The UK continues to be a nation of fish and chip lovers. More than a third of Brits tuck into them once a week or more, and 65% partake at least once a month. Environment is key for this highly evocative dish: 62% of respondents prefer fish and chips straight out of the packaging – 46% with their fingers. And almost a quarter (24%) of diners like to dig in on the beach.
But there’s strong consensus when it comes to sustainability: nearly 9 out of 10 diners (87%) agreed that sustainable fish is important to them. Despite this, only a quarter (24%) said they knew what to look for when it came to sustainable fish in a fish and chip shop, and the majority (53%) aren’t even sure they can tell the difference between cod and haddock.

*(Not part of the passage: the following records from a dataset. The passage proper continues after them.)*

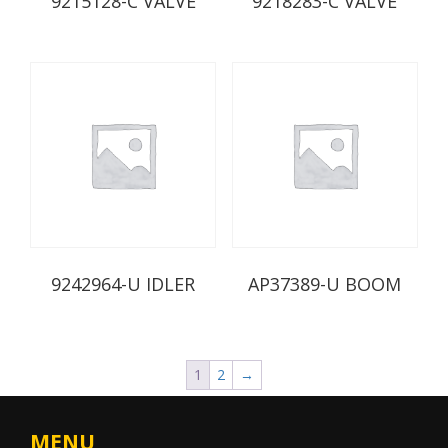
9215128-C VALVE
9218283-C VALVE
9242964-U IDLER
AP37389-U BOOM
1
2
→
MENU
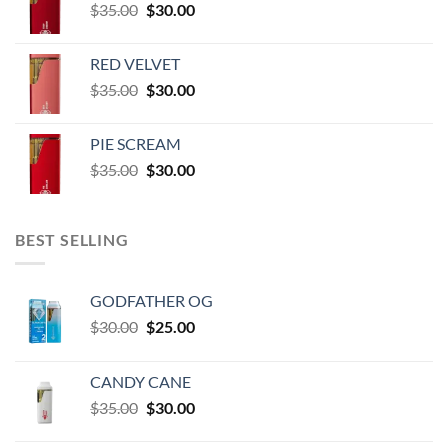
Original
Current
$
35.00
$
30.00
through
price
price
$60,000.00
was:
is:
RED VELVET
$35.00.
$30.00.
Original
Current
$
35.00
$
30.00
price
price
was:
is:
PIE SCREAM
$35.00.
$30.00.
Original
Current
$
35.00
$
30.00
price
price
was:
is:
$35.00.
$30.00.
BEST SELLING
GODFATHER OG
Original
Current
$
30.00
$
25.00
price
price
was:
is:
CANDY CANE
$30.00.
$25.00.
Original
Current
$
35.00
$
30.00
price
price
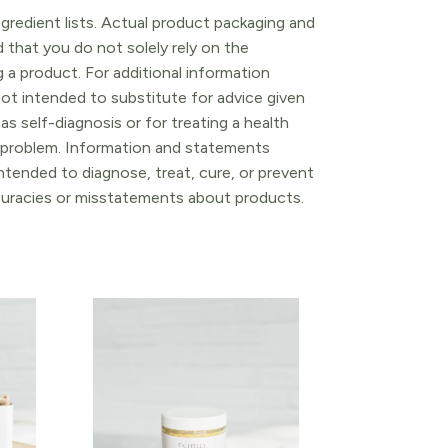
gredient lists. Actual product packaging and
that you do not solely rely on the
 a product. For additional information
ot intended to substitute for advice given
as self-diagnosis or for treating a health
l problem. Information and statements
tended to diagnose, treat, cure, or prevent
ccuracies or misstatements about products.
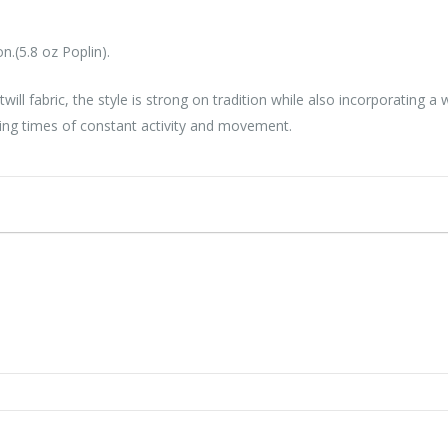
.(5.8 oz Poplin).
 twill fabric, the style is strong on tradition while also incorporati
ring times of constant activity and movement.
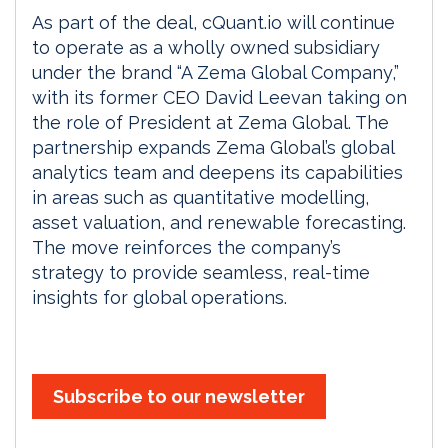
As part of the deal, cQuant.io will continue
to operate as a wholly owned subsidiary
under the brand “A Zema Global Company,”
with its former CEO David Leevan taking on
the role of President at Zema Global. The
partnership expands Zema Global’s global
analytics team and deepens its capabilities
in areas such as quantitative modelling,
asset valuation, and renewable forecasting.
The move reinforces the company’s
strategy to provide seamless, real-time
insights for global operations.
Subscribe to our newsletter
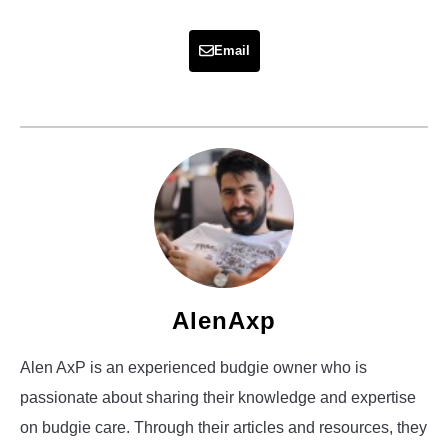
Email
AlenAxp
Alen AxP is an experienced budgie owner who is
passionate about sharing their knowledge and expertise
on budgie care. Through their articles and resources, they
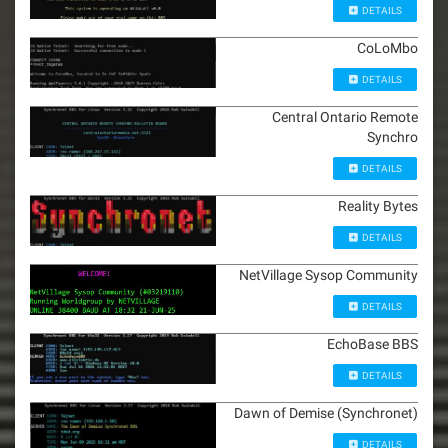
DETAILS
CoLoMbo
DETAILS
Central Ontario Remote
Synchro
DETAILS
Reality Bytes
DETAILS
NetVillage Sysop Community
DETAILS
EchoBase BBS
DETAILS
Dawn of Demise (Synchronet)
DETAILS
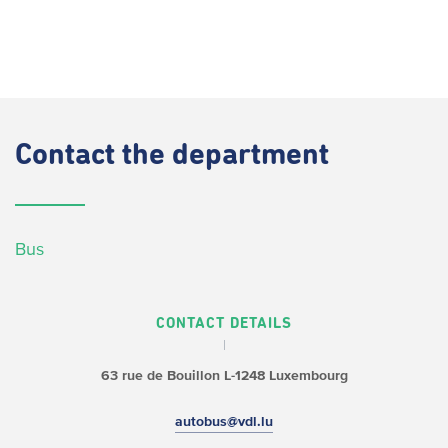
Contact
the department
Bus
CONTACT DETAILS
63 rue de Bouillon
L-1248 Luxembourg
autobus@vdl.lu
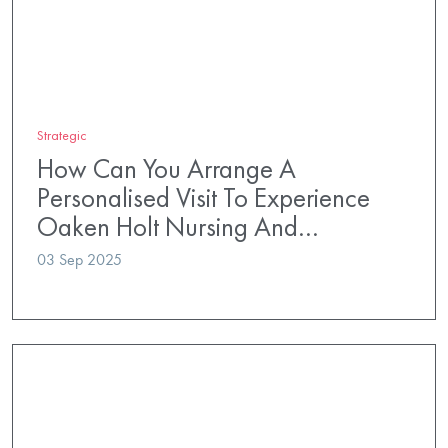
Strategic
How Can You Arrange A
Personalised Visit To Experience
Oaken Holt Nursing And…
03 Sep 2025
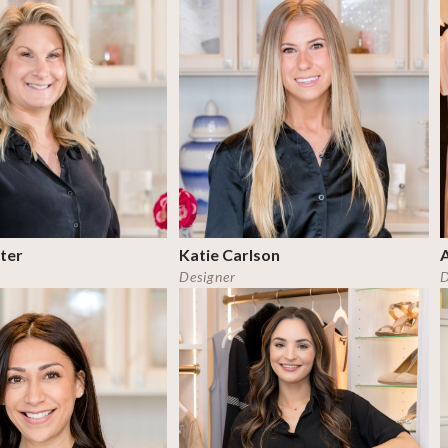
ter
Katie Carlson
Designer
D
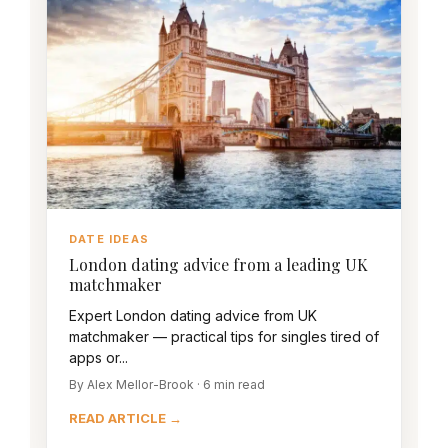
DATE IDEAS
London dating advice from a leading UK
matchmaker
Expert London dating advice from UK
matchmaker — practical tips for singles tired of
apps or...
By Alex Mellor-Brook · 6 min read
READ ARTICLE →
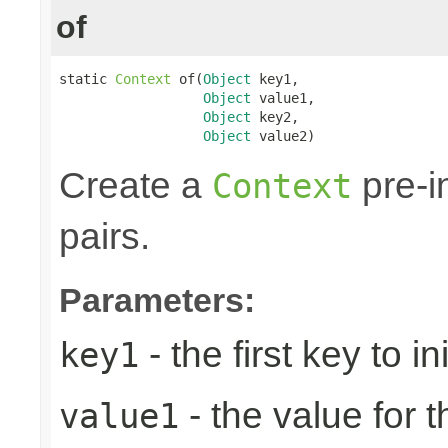
of
static 
Context
 of(
Object
 key1,

Object
 value1,

Object
 key2,

Object
 value2)
Create a
pre-in
Context
pairs.
Parameters:
- the first key to ini
key1
- the value for th
value1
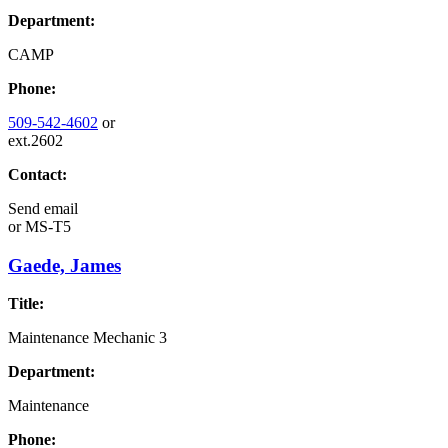
Department:
CAMP
Phone:
509-542-4602
or
ext.2602
Contact:
Send email
or
MS-T5
Gaede, James
Title:
Maintenance Mechanic 3
Department:
Maintenance
Phone:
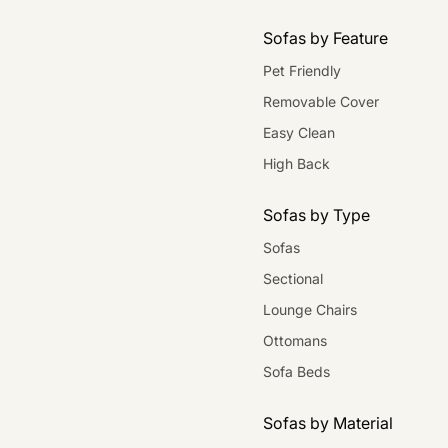
Sofas by Feature
Pet Friendly
Removable Cover
Easy Clean
High Back
Sofas by Type
Sofas
Sectional
Lounge Chairs
Ottomans
Sofa Beds
Sofas by Material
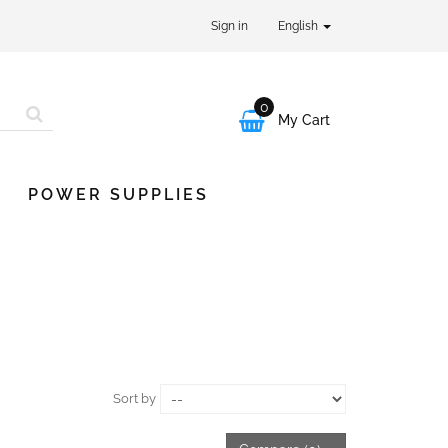
Sign in
English
0

My Cart
POWER SUPPLIES
Sort by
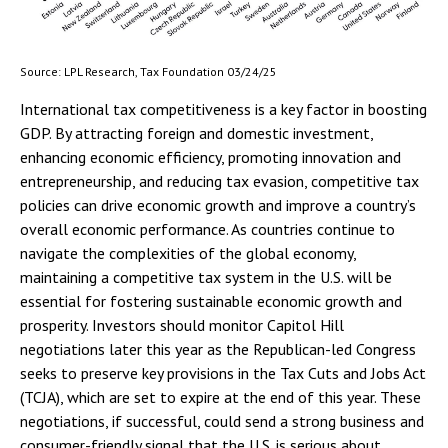
Source: LPL Research, Tax Foundation 03/24/25
International tax competitiveness is a key factor in boosting
GDP. By attracting foreign and domestic investment,
enhancing economic efficiency, promoting innovation and
entrepreneurship, and reducing tax evasion, competitive tax
policies can drive economic growth and improve a country’s
overall economic performance. As countries continue to
navigate the complexities of the global economy,
maintaining a competitive tax system in the U.S. will be
essential for fostering sustainable economic growth and
prosperity. Investors should monitor Capitol Hill
negotiations later this year as the Republican-led Congress
seeks to preserve key provisions in the Tax Cuts and Jobs Act
(TCJA), which are set to expire at the end of this year. These
negotiations, if successful, could send a strong business and
consumer-friendly signal that the U.S. is serious about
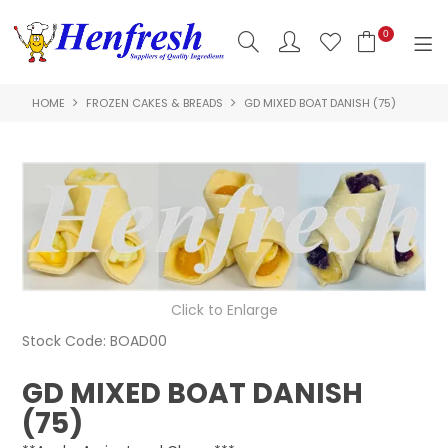
0
HOME
FROZEN CAKES & BREADS
GD MIXED BOAT DANISH (75)
SHOP NOW
HOME
PRODUCTS
CLEARANCE
ABOUT US
Click to Enlarge
HACCP
Stock Code:
BOAD00
CONTACT US
GD MIXED BOAT DANISH
(75)
LOGIN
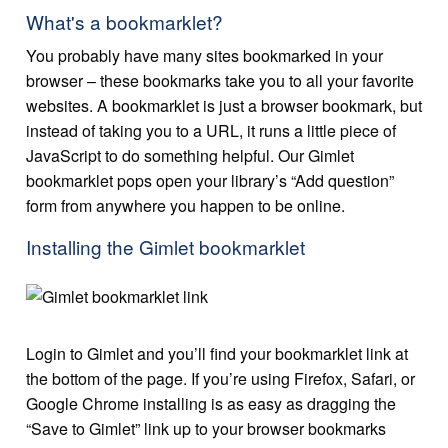
What's a bookmarklet?
You probably have many sites bookmarked in your
browser – these bookmarks take you to all your favorite
websites. A bookmarklet is just a browser bookmark, but
instead of taking you to a URL, it runs a little piece of
JavaScript to do something helpful. Our Gimlet
bookmarklet pops open your library’s “Add question”
form from anywhere you happen to be online.
Installing the Gimlet bookmarklet
Login to Gimlet and you’ll find your bookmarklet link at
the bottom of the page. If you’re using Firefox, Safari, or
Google Chrome installing is as easy as dragging the
“Save to Gimlet” link up to your browser bookmarks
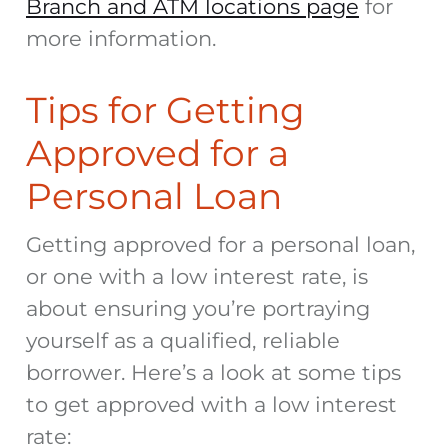
Branch and ATM locations page
for
more information.
Tips for Getting
Approved for a
Personal Loan
Getting approved for a personal loan,
or one with a low interest rate, is
about ensuring you’re portraying
yourself as a qualified, reliable
borrower. Here’s a look at some tips
to get approved with a low interest
rate:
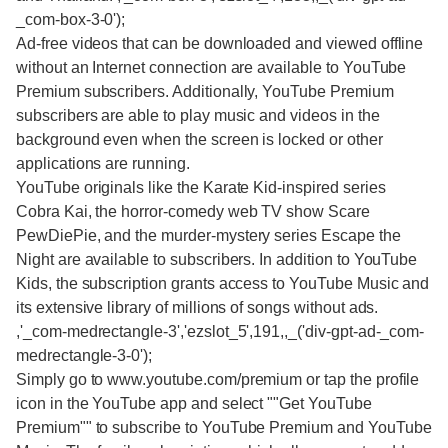
_com-box-3-0');
Ad-free videos that can be downloaded and viewed offline
without an Internet connection are available to YouTube
Premium subscribers. Additionally, YouTube Premium
subscribers are able to play music and videos in the
background even when the screen is locked or other
applications are running.
YouTube originals like the Karate Kid-inspired series
Cobra Kai, the horror-comedy web TV show Scare
PewDiePie, and the murder-mystery series Escape the
Night are available to subscribers. In addition to YouTube
Kids, the subscription grants access to YouTube Music and
its extensive library of millions of songs without ads.
,'_com-medrectangle-3','ezslot_5',191,,_('div-gpt-ad-_com-
medrectangle-3-0');
Simply go to www.youtube.com/premium or tap the profile
icon in the YouTube app and select ""Get YouTube
Premium"" to subscribe to YouTube Premium and YouTube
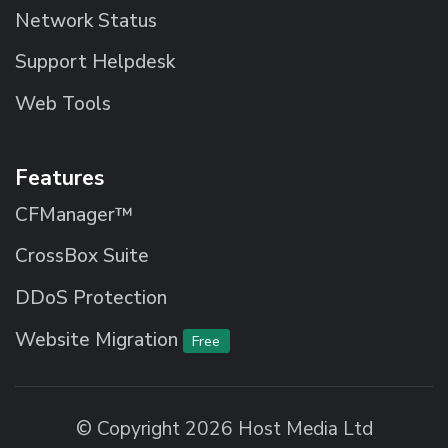
Network Status
Support Helpdesk
Web Tools
Features
CFManager™
CrossBox Suite
DDoS Protection
Website Migration
Free
© Copyright 2026 Host Media Ltd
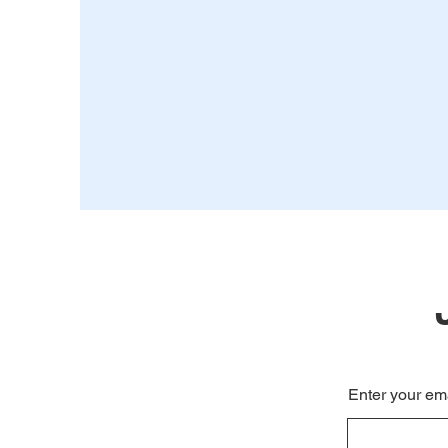
Enter your em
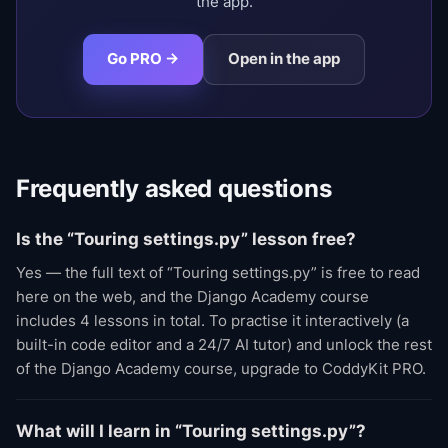
the app.
Go PRO →
Open in the app
Frequently asked questions
Is the “Touring settings.py” lesson free?
Yes — the full text of “Touring settings.py” is free to read
here on the web, and the Django Academy course
includes 4 lessons in total. To practise it interactively (a
built-in code editor and a 24/7 AI tutor) and unlock the rest
of the Django Academy course, upgrade to CoddyKit PRO.
What will I learn in “Touring settings.py”?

74% of respondents agreed that they would find it helpful for fish and chips shops to tell them more about the sustainability credentials of their dishes.
Younger generations indulge more frequently, with 70% of 18-24 year-olds eating fish and chips at least weekly. But although Generation Z tucks in the most, they’re more demanding when it comes to environmental credentials: 85% think the origin of a catch is important when buying fish in a fish and chip shop. Plus, they’re more savvy, with 63% being confident they can spot a cod from a haddock.
Highly regarded by fish and chips shops across the UK for its cod and haddock, Norway leads the whitefish sector on sustainability and quality. The country’s environment and location provide the perfect conditions for fish, and its rich marine ecosystem teems with unique seafood that includes the world’s largest stocks of Atlantic cod.
Understanding the importance of protecting these precious resources, Norway has long been a global pioneer in sustainable fishing methods. So whenever diners buy seafood with the origin mark, ‘Seafood from Norway’, they can be sure it meets exemplary standards in sustainability.
Hans Frode Kielland Asmyhr, UK Director, Norwegian Seafood Council says,
“We’re seeing a sea change in public awareness around sustainability. And as the traditional fish and chip supper adapts to meet these needs, customers are asking for more help to make the right choices.
Nostalgia remains a key component. As one of the nation’s favourite dishes, fish and chips will always hold a special place in British hearts – young and old. But diners now expect more when it comes to sourcing, and this is being driven by younger, more environmentally-aware consumers.
Significant numbers of fish and chips shops across the UK already use Norwegian haddock and cod – not just because of sustainability credentials, but also because of its quality. We’re keen, not only to reassure diners that they’re choosing sustainable fish suppers, but also to help these businesses attract and retain customers by making this more explicit.
We’re obsessive that our seafood is sustainably fished, so it’s a missed opportunity when fish and chip shops that serve our fish don’t let customers know about its origin. It’s good for business, it reassures the customer, and it’s a hard-earned badge of honour for us.”